Senior Eliana Castro said that installing metal detectors would help her feel safer in school.

“Anyone could put a knife or a gun in their backpack and no one would know about it,” Castro said. “I’d rather have [staff members] just look through my backpack than risk my safety. If you don’t have anything in your backpack, it wouldn’t take that long [for staff to check your bag]. As the years go by it’s just going to get worse, so I think it’s worth it. If we don’t do anything about it now then we’re just risking the lives of kids.”

“Make it more difficult to get into the school,” senior Hannah Cordova said. “It’s so easy to just buzz in and go inside without much questioning or signing in.”

The results of another recent Twitter poll concluded that 47 percent of Kettle Run students feel that having metal detectors would make them feel safer at school. However, Bo Pittman, special education teacher, feels metal detectors are not the answer.

“It’s going to happen whether there are metal detectors or not,” Pittman said.

For those students who do not feel safe, Jeff Tindle, resource officer, has some advice.

“If a student doesn’t feel safe, I would encourage them to seek out either myself or one of the administrators so that we can tell and show them all that we do to keep them as safe as we can,” Tindle said. “If something doesn’t seem right, let an adult know immediately.
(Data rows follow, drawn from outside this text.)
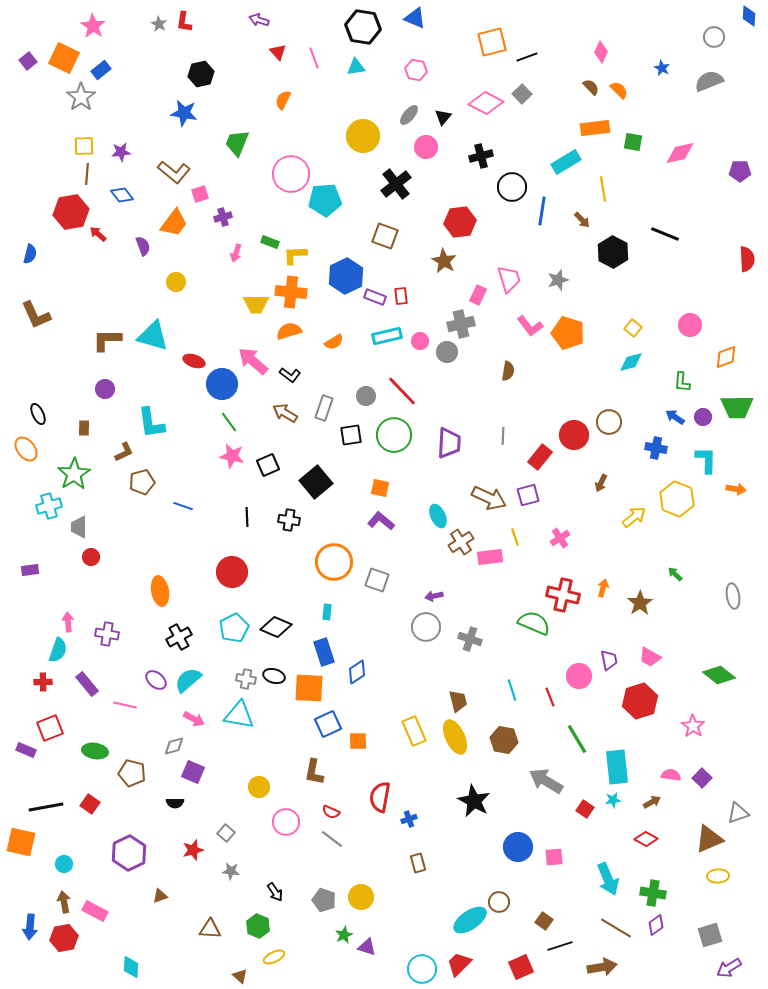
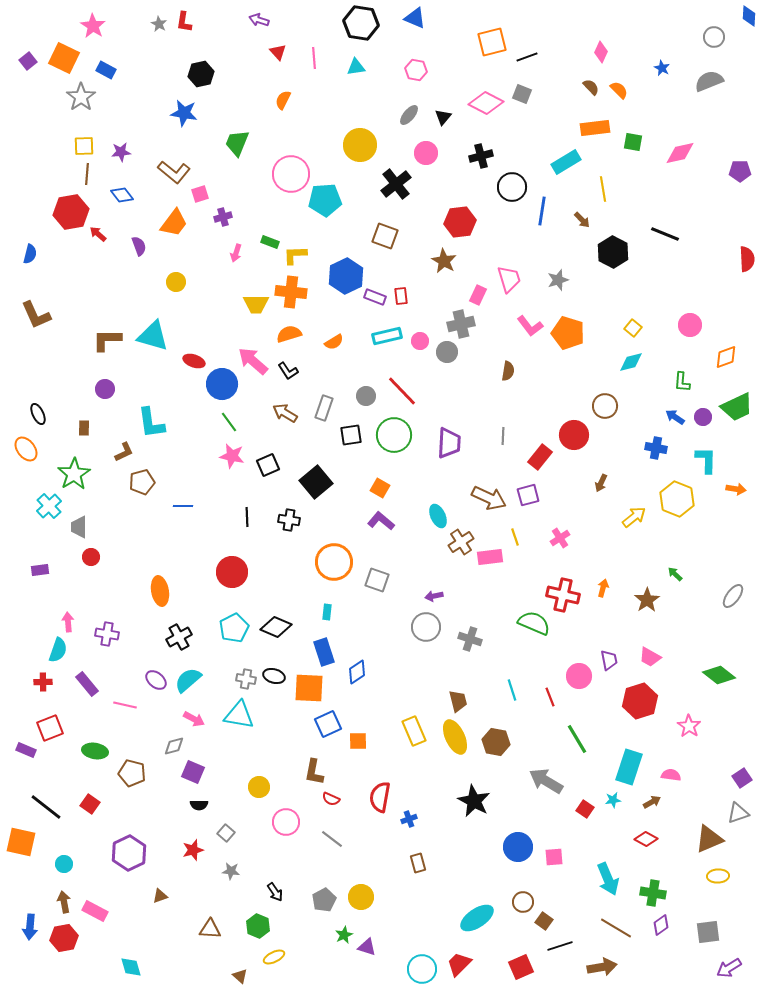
black hexagon at (363, 27): moved 2 px left, 4 px up
pink line at (314, 58): rotated 15 degrees clockwise
blue rectangle at (101, 70): moved 5 px right; rotated 66 degrees clockwise
gray square at (522, 94): rotated 24 degrees counterclockwise
yellow circle at (363, 136): moved 3 px left, 9 px down
pink circle at (426, 147): moved 6 px down
purple semicircle at (143, 246): moved 4 px left
orange semicircle at (289, 331): moved 3 px down
black L-shape at (290, 375): moved 2 px left, 4 px up; rotated 20 degrees clockwise
green trapezoid at (737, 407): rotated 24 degrees counterclockwise
brown circle at (609, 422): moved 4 px left, 16 px up
orange square at (380, 488): rotated 18 degrees clockwise
cyan cross at (49, 506): rotated 25 degrees counterclockwise
blue line at (183, 506): rotated 18 degrees counterclockwise
purple rectangle at (30, 570): moved 10 px right
gray ellipse at (733, 596): rotated 45 degrees clockwise
brown star at (640, 603): moved 7 px right, 3 px up
pink star at (693, 726): moved 4 px left
brown hexagon at (504, 740): moved 8 px left, 2 px down
cyan rectangle at (617, 767): moved 12 px right; rotated 24 degrees clockwise
purple square at (702, 778): moved 40 px right; rotated 12 degrees clockwise
black semicircle at (175, 803): moved 24 px right, 2 px down
black line at (46, 807): rotated 48 degrees clockwise
red semicircle at (331, 812): moved 13 px up
gray pentagon at (324, 900): rotated 25 degrees clockwise
brown circle at (499, 902): moved 24 px right
cyan ellipse at (470, 920): moved 7 px right, 2 px up
purple diamond at (656, 925): moved 5 px right
gray square at (710, 935): moved 2 px left, 3 px up; rotated 10 degrees clockwise
cyan diamond at (131, 967): rotated 20 degrees counterclockwise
We have a number of security measures in place, but if the kids don’t abide by them it’s pointless. Like propping outside doors or letting people in from the outside. Even if they know the person, the should never let someone in from the outside.”

As part of Fauquier County Public Schools’ efforts to maintain safe schools, a confidential and anonymous form is available on every school’s website. Anyone can anonymously report information by utilizing the Tip Information comment field. This form can be found under the parents and students section of the Kettle Run website and can be used to report any information about drugs, weapons, or other factors which may be harmful to the school environment. The county also announced that it will be adding a security specialist to all three county high schools. Those hired to fill these positions will receive at least $15.71 per hour and will be required to monitor buildings and social media, and investigate incidents, among other duties.

“In the end, it’s a team effort,” Tindle said. “There’s only a handful of administrators and just one me, but 1,200 sets of eyes can see a lot and we need them to let us know what they are seeing.”

In addition to the anonymous tip-line on the school website, students can also contact the Fauquier County Sheriff’s office non-emergency phone number at 540-347- 3300 or fill out an anonymous tip form at fauquiercounty. gov. “If you see something, say something,” one faculty member said. “It’s better to be overly safe than sorry.”